A question-and-answer period will follow short presentations by each panelist. Sharon Tisher, J.D., who teaches environmental law in the School of Economics, University of Maine, Orono, is a member of MOFGA’s Public Policy Committee and past president of the MOFGA Board of Directors, will moderate the panel discussion.

Following the Public Policy Teach-in, MOFGA and Transition Towns will host a rally on the Common. All fairgoers are invited to gather on the Common at 3:50 p.m. on Saturday to be in a large-group photograph to support Moving Planet — a worldwide rally initiated by to demand solutions to the climate crisis, especially where governments are stalling on action despite the overwhelming reality of the climate crisis.

The photo will be a definitive moment generating awareness for climate change, but the full impact of the event will be additionally communicated through documentation and storytelling. The whole event and its lead up will be thoroughly documented by a team of young videographers from Unity College’s Documentary Film course led by Center of Environmental Arts and Humanities Director, Professor John Zavodny. Fine art photographer Lisa B. Martin will provide photographs of the event.

This project combines the power of the Common Ground Country Fair with local resources in social and digital media, grassroots organizing, and institutional partnerships with the goal of producing an event that is on track to be one of the largest public actions ever.

“This art action simply and powerfully makes a lasting visual, experiential, and educational connection between climate change awareness and solutions, local economy and agriculture, citizen-led education, next generation training, and community organizing,” said Zavodny, in the press release.

He continued, “Imagine the powerful image of hundreds — maybe thousands — of Common Ground Country Fair attendees parading through the fair, forming the number 350, then raising their day’s purchases, or their empty hands, to the sky in celebration of the climate change solutions offered by limited consumption and support of local agriculture and economy.”

About MOFGA: The purpose of the Association is to help farmers and gardeners grow organic food, fiber and other crops; protect the environment; recycle natural resources; increase local food production; support rural communities; and illuminate for consumers the connection between healthful food and environmentally sound farming practices.

Common Ground Country Fair is a celebration of rural living that promotes organically grown Maine produce, alternative lifestyles, and a common ground for a variety of organizations.
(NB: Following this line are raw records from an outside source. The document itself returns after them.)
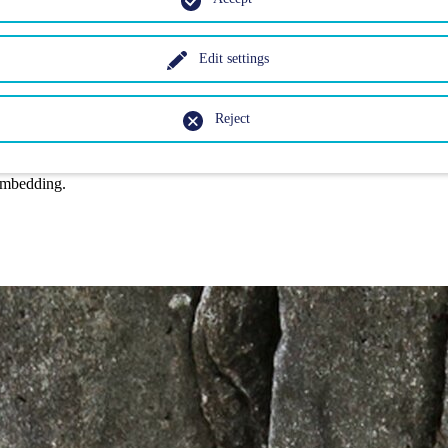
Edit settings
Reject
embedding.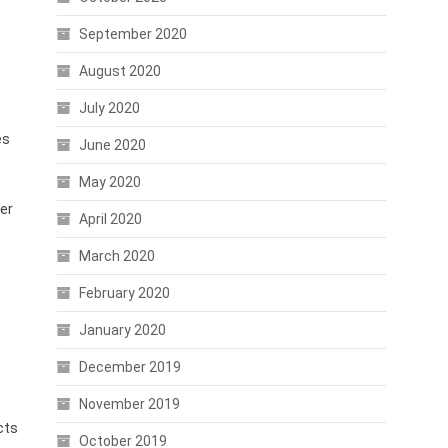
September 2020
August 2020
July 2020
es
June 2020
May 2020
ser
April 2020
March 2020
e
February 2020
January 2020
December 2019
November 2019
cts
October 2019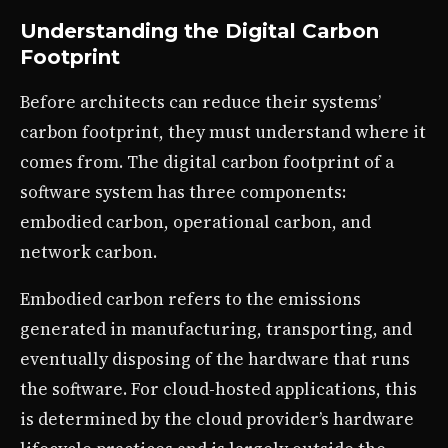
Understanding the Digital Carbon
Footprint
Before architects can reduce their systems’
carbon footprint, they must understand where it
comes from. The digital carbon footprint of a
software system has three components:
embodied carbon, operational carbon, and
network carbon.
Embodied carbon refers to the emissions
generated in manufacturing, transporting, and
eventually disposing of the hardware that runs
the software. For cloud-hosted applications, this
is determined by the cloud provider’s hardware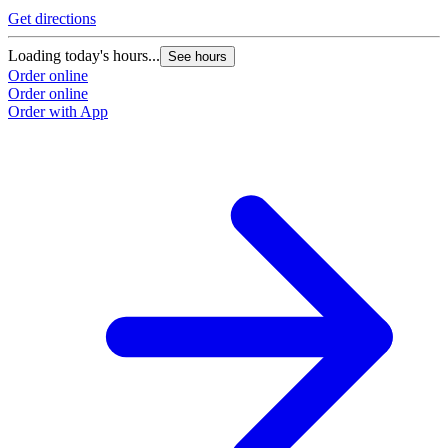
Get directions
Loading today's hours...
See hours
Order online
Order online
Order with App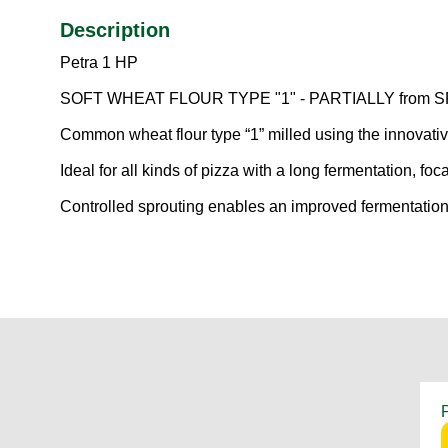
Description
Petra 1 HP
SOFT WHEAT FLOUR TYPE "1" - PARTIALLY fro
Common wheat flour type “1” milled using the innovati
Ideal for all kinds of pizza with a long fermentation, fo
Controlled sprouting enables an improved fermentation 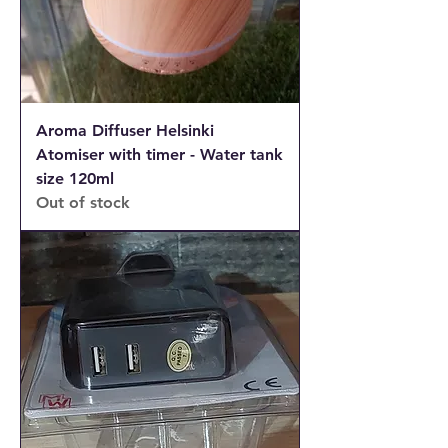
Aroma Diffuser Helsinki
Atomiser with timer - Water tank
size 120ml
Out of stock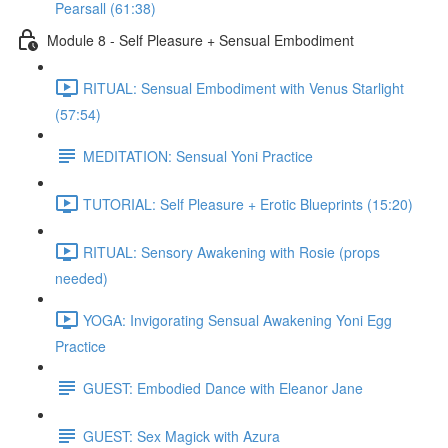
Pearsall (61:38)
Module 8 - Self Pleasure + Sensual Embodiment
RITUAL: Sensual Embodiment with Venus Starlight
(57:54)
MEDITATION: Sensual Yoni Practice
TUTORIAL: Self Pleasure + Erotic Blueprints (15:20)
RITUAL: Sensory Awakening with Rosie (props
needed)
YOGA: Invigorating Sensual Awakening Yoni Egg
Practice
GUEST: Embodied Dance with Eleanor Jane
GUEST: Sex Magick with Azura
It features demonstrations, Maine organic produced foods and crafts and livestock exhibits. is building a global grassroots movement to solve the climate crisis. Its online campaigns, grassroots organizing and mass public actions are led from the bottom up by thousands of volunteer organizers in more than 188 countries.

350 means climate safety. To preserve our planet, scientists tell us we must reduce the amount of CO2 in the atmosphere from its current level of 392 parts per million to below 350 ppm. But 350 is more than a number — it symbolizes where we need to head as a planet.

Transition Towns consists of vibrant grassroots community initiatives that seek to build community resilience in the face of such challenges as peak oil, climate change and economic crisis. Transition Initiatives seek to mitigate these converging global crises by engaging their communities in homegrown, citizen-led education, action and multi-stakeholder planning to increase local self-reliance and resilience.